Nul homme ne doit, d’une façon ou d’une autre, prendre la place de Dieu. Dans l’Eglise en particulier, les responsables, quels qu’ils soient, doivent s’effacer derrière Celui qui les a appelé.

Mais Jésus dit aussi qu’il y a un autre danger. Il est pour ceux qui se cherchent des pères, des maîtres ici-bas.

Il souligne alors le danger de mettre sa foi dans un homme ou une femme, même au service de Dieu, plutôt qu’en Dieu.

Le danger existe, de s’attacher plus à un pasteur, un prédicateur, un enseignant qu’à Dieu.

Et lorsque ce pasteur ou ce prédicateur s’en va, la foi vacille…

N’avoir d’autre maître que Dieu est un principe garant d’un service humble qui s’efface devant Dieu et d’une foi solide, ancrée en Dieu et non en l’homme.

Se reconnaître comme frères

L’affirmation de Jésus, « Vous êtes tous frères », est liée à la fois l’exhortation qui précède (vous avez tous un seul maître) et celle qui suit (vous avez un seul Père, qui est dans les cieux).

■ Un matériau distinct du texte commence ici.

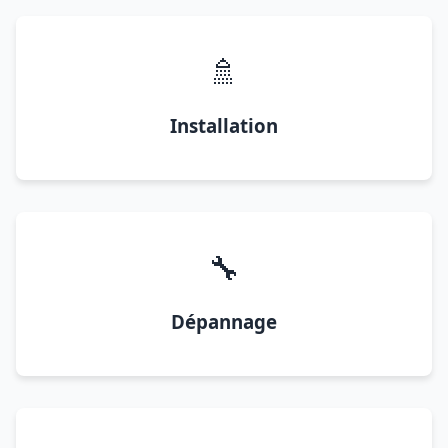
🚿
Installation
🔧
Dépannage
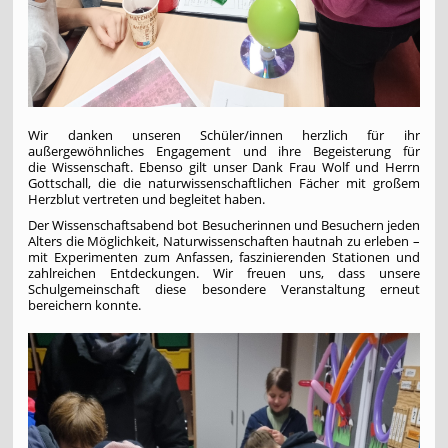
Wir danken unseren Schüler/innen herzlich für ihr
außergewöhnliches Engagement und ihre Begeisterung für
die Wissenschaft. Ebenso gilt unser Dank Frau Wolf und Herrn
Gottschall, die die naturwissenschaftlichen Fächer mit großem
Herzblut vertreten und begleitet haben.
Der Wissenschaftsabend bot Besucherinnen und Besuchern jeden
Alters die Möglichkeit, Naturwissenschaften hautnah zu erleben –
mit Experimenten zum Anfassen, faszinierenden Stationen und
zahlreichen Entdeckungen. Wir freuen uns, dass unsere
Schulgemeinschaft diese besondere Veranstaltung erneut
bereichern konnte.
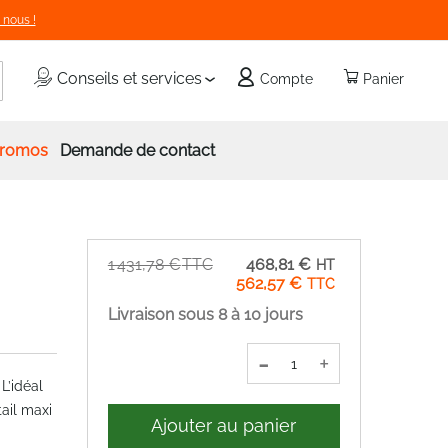
 nous !
echercher
Conseils et services
Compte
Panier
romos
Demande de contact
Prix
1 431,78 €
468,81 €
Spécial
562,57 €
Livraison sous 8 à 10 jours
-
+
L’idéal
tail maxi
Ajouter au panier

Deux exhortations qui colorent différemment l’expression.

Si nous sommes frères parce qu’il y a un seul maître, alors nous sommes tous à égalité devant Dieu. Il n’y a pas des pères ou des mères et des frères ou des sœurs. Il n’y a que des frères et des sœurs.

Nul ne peut se placer au-dessus de son frère, que ce soit à cause de son expérience, de sa connaissance ou même de son appel !

Nous sommes frères et sœurs parce que nous sommes tous  disciples !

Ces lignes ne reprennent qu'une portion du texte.